ERMENİLERİN YOL BOYUNCA CAN VE MALLARININ KORUNMASI

Belgelerde, savaş hali ve olağanüstü siyasi zorunluluklar dolayısıyla başka yerlere nakledilen Ermenilerin, iskan ve beslenme konularına gösterilen özeni de ortaya çıkıyor. Bununla ilgili 10 Haziran 1915'te yayımlanan yönetmelikte, "İskan yerlerine sevk edilen Ermenilerin yol boyunca can ve mallarının korunmasıyla iaşe ve dinlenmelerinin sağlanmasından gidiş yerleri üzerinde bulunan yerel görevliler sorumludur. Bu konuda meydana gelecek gevşeklik ve ilgisizlikten sırasıyla bütün görevliler sorumludur" ifadesi yer alıyor.

Yönetmelikte, Ermenilerin kesin yerleşimlerine kadar geçecek sürede beslenmelerinin ve ihtiyacı olanların evlerinin inşası için gerekli harcamaların yerel makamların göçmen ödeneğinden karşılayacağı da yazıyor.

ERMENİLERİN BIRAKTIĞI MAL, MÜLK VE ARAZİLER

Başka yerlere nakledilen Ermenilerin bıraktıkları mal, mülk ve arazilere uygulanacak tedbirler ise bir başka yönetmeliğin konusu oldu. Yine 10 Haziran 1915 tarihli yönetmelikte, "Bir köy veya kasabanın tahliyesinden sonra nakledilenlere ait ve içinde eşya bulunan bütün binalar, idare kurulu tarafından uygun görülecek memur veya özel heyet tarafından derhal mühürlenerek koruma altına alınacak" ifadesi yer aldı.

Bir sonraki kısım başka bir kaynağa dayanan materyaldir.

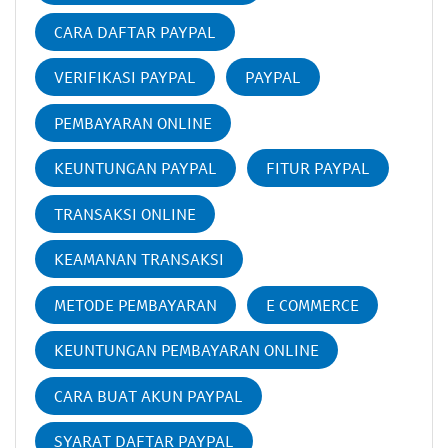
CARA DAFTAR PAYPAL
VERIFIKASI PAYPAL
PAYPAL
PEMBAYARAN ONLINE
KEUNTUNGAN PAYPAL
FITUR PAYPAL
TRANSAKSI ONLINE
KEAMANAN TRANSAKSI
METODE PEMBAYARAN
E COMMERCE
KEUNTUNGAN PEMBAYARAN ONLINE
CARA BUAT AKUN PAYPAL
SYARAT DAFTAR PAYPAL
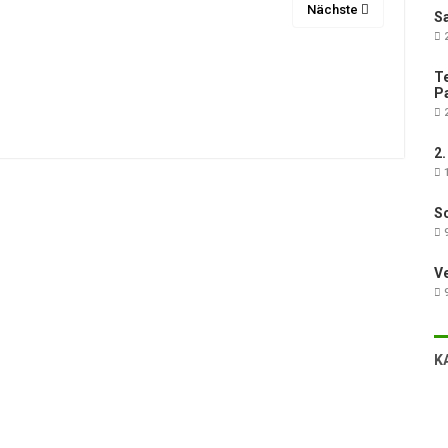
Nächste
Sa
2
Te
Pa
2
2.
1
Sc
9
V
9
K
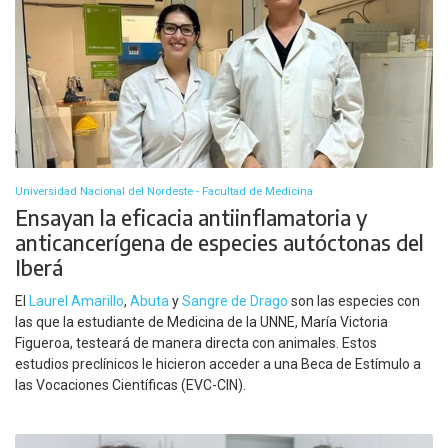
Universidad Nacional del Nordeste - Facultad de Medicina
Ensayan la eficacia antiinflamatoria y
anticancerígena de especies autóctonas del
Iberá
El
Laurel Amarillo
,
Abuta
y
Sangre de Drago
son las especies con
las que la estudiante de Medicina de la UNNE, María Victoria
Figueroa, testeará de manera directa con animales. Estos
estudios preclínicos le hicieron acceder a una Beca de Estímulo a
las Vocaciones Científicas (EVC-CIN).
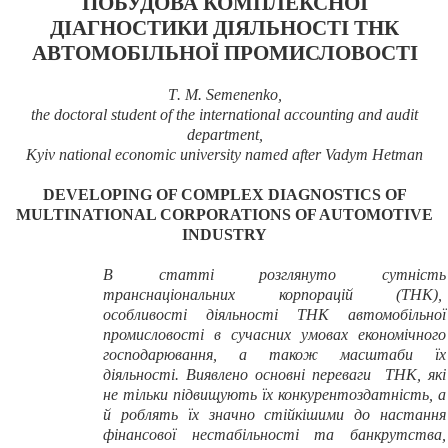
ПОБУДОВА КОМПЛЕКСНОЇ
ДІАГНОСТИКИ ДІЯЛЬНОСТІ ТНК
АВТОМОБІЛЬНОЇ ПРОМИСЛОВОСТІ
T
.
M
.
Semenenko
,
the doctoral student of the international accounting and audit
department,
Kyiv national economic university named after Vadym Hetman
DEVELOPING OF COMPLEX DIAGNOSTICS OF
MULTINATIONAL CORPORATIONS OF AUTOMOTIVE
INDUSTRY
В статті розглянуто сутність
транснаціональних корпорацій (ТНК),
особливості діяльності ТНК автомобільної
промисловості в сучасних умовах економічного
господарювання, а також масштаби їх
діяльності. Виявлено основні переваги ТНК, які
не тільки підвищують їх конкурентоздатність, а
й роблять їх значно стійкішими до настання
фінансової нестабільності та банкрутства,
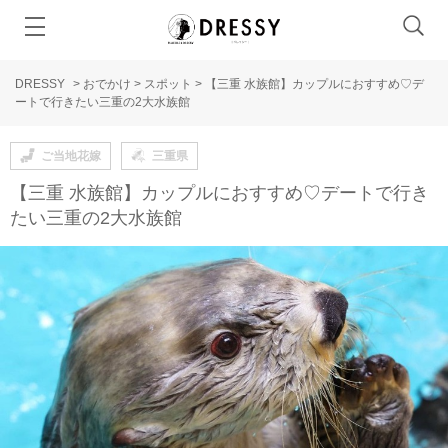
DRESSY
>
おでかけ
>
スポット
>
【三重 水族館】カップルにおすすめ♡デ
ートで行きたい三重の2大水族館
ご当地花嫁
三重県
【三重 水族館】カップルにおすすめ♡デートで行き
たい三重の2大水族館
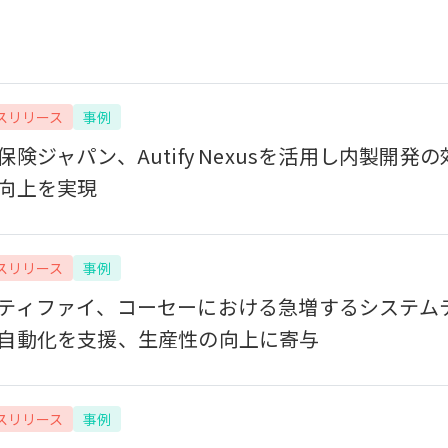
スリリース
事例
保険ジャパン、Autify Nexusを活用し内製開発
向上を実現
スリリース
事例
ティファイ、コーセーにおける急増するシステム
自動化を支援、生産性の向上に寄与
スリリース
事例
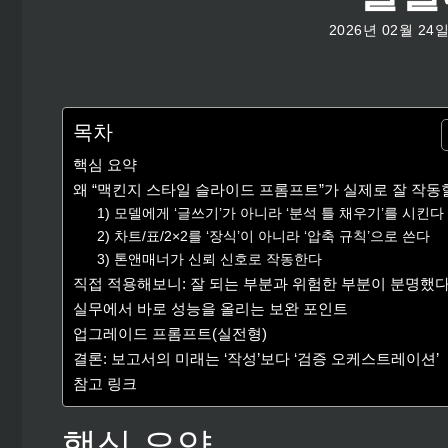
2026년 02월 24
목차
핵심 요약
왜 “맥킨지 스타일 슬라이드 프롬프트”가 실제로 잘 작동
1) 모델에게 ‘글쓰기’가 아니라 ‘분석 틀 채우기’를 시킨다
2) 차트/표/2×2를 ‘장식’이 아니라 ‘압축 규칙’으로 쓴다
3) 톤앤매너가 신뢰 신호로 작동한다
직접 적용해보니: 잘 되는 부분과 위험한 부분이 분명했
실무에서 바로 성능을 올리는 보완 포인트
업그레이드 프롬프트(실전형)
결론: 보고서의 미래는 ‘작성’보다 ‘검증 오케스트레이션’
참고 링크
핵심 요약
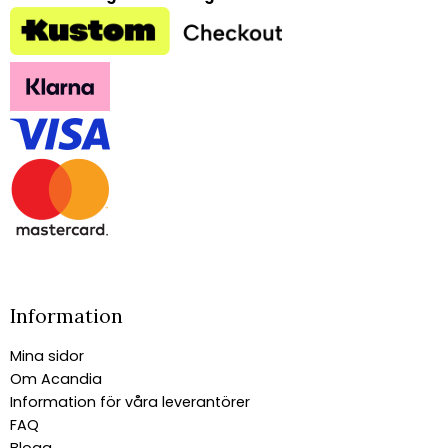
Information
Mina sidor
Om Acandia
Information för våra leverantörer
FAQ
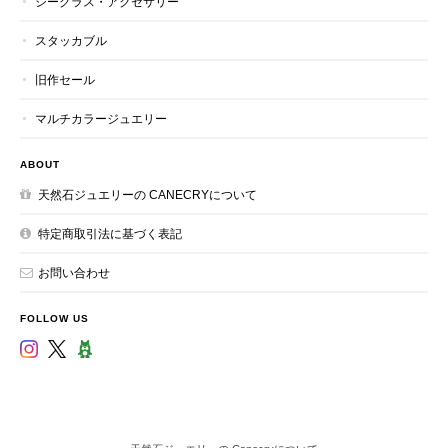
シーグラス・アクセサリー
スタッカブル
旧作セール
マルチカラージュエリー
ABOUT
天然石ジュエリーの CANECRYについて
特定商取引法に基づく表記
お問い合わせ
FOLLOW US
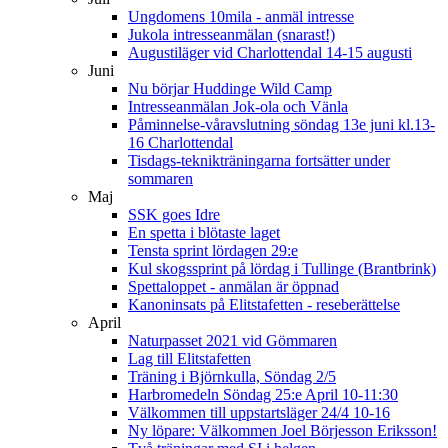
Ungdomens 10mila - anmäl intresse
Jukola intresseanmälan (snarast!)
Augustiläger vid Charlottendal 14-15 augusti
Juni
Nu börjar Huddinge Wild Camp
Intresseanmälan Jok-ola och Vänla
Påminnelse-våravslutning söndag 13e juni kl.13-
16 Charlottendal
Tisdags-teknikträningarna fortsätter under
sommaren
Maj
SSK goes Idre
En spetta i blötaste laget
Tensta sprint lördagen 29:e
Kul skogssprint på lördag i Tullinge (Brantbrink)
Spettaloppet - anmälan är öppnad
Kanoninsats på Elitstafetten - reseberättelse
April
Naturpasset 2021 vid Gömmaren
Lag till Elitstafetten
Träning i Björnkulla, Söndag 2/5
Harbromedeln Söndag 25:e April 10-11:30
Välkommen till uppstartsläger 24/4 10-16
Ny löpare: Välkommen Joel Börjesson Eriksson!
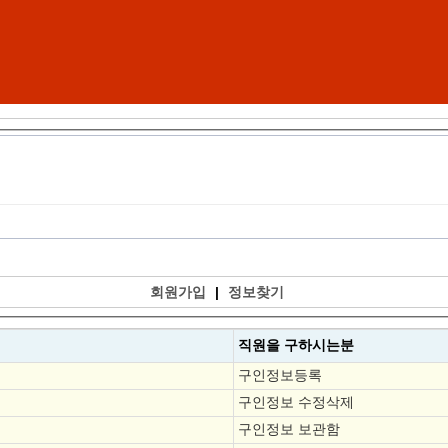
회원가입
|
정보찾기
직원을
구하시는분
구인정보등록
구인정보 수정삭제
구인정보 보관함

Koruma altına alınan eşyanın cinsinin, miktarının, kıymetlerinin, sahiplerinin isimleriyle ayrıntılı olarak kaydedildikten sonra kilise, okul, han gibi yerlere naklettirilmesi istenen yönetmelikte, kiliselerdeki eşyaların, resim ve kitapların kaydedilerek oldukları yerde korunmasına özen gösterilmesi gerektiği belirtildi. Sahibi belli olmayan taşınabilir malların, eşyanın bulunduğu köy adına kaydedilerek korunması bildirilen yönetmelikte, "Taşınmaz mal, mülke ve terk edilen arazide ürünler ve ekili yerler bulunduğu takdirde, kurul tarafından uygun görülecek şahıslardan oluşan bir heyet tarafından açık artırma yoluyla satılarak, bedelleri sahipleri adına emanet olarak mal sandığına teslim edilecek ve bir tutanak düzenlenerek aslı yerel idareye ve onaylı bir sureti de irade kuruluna verilecektir" hükmü yer alıyor.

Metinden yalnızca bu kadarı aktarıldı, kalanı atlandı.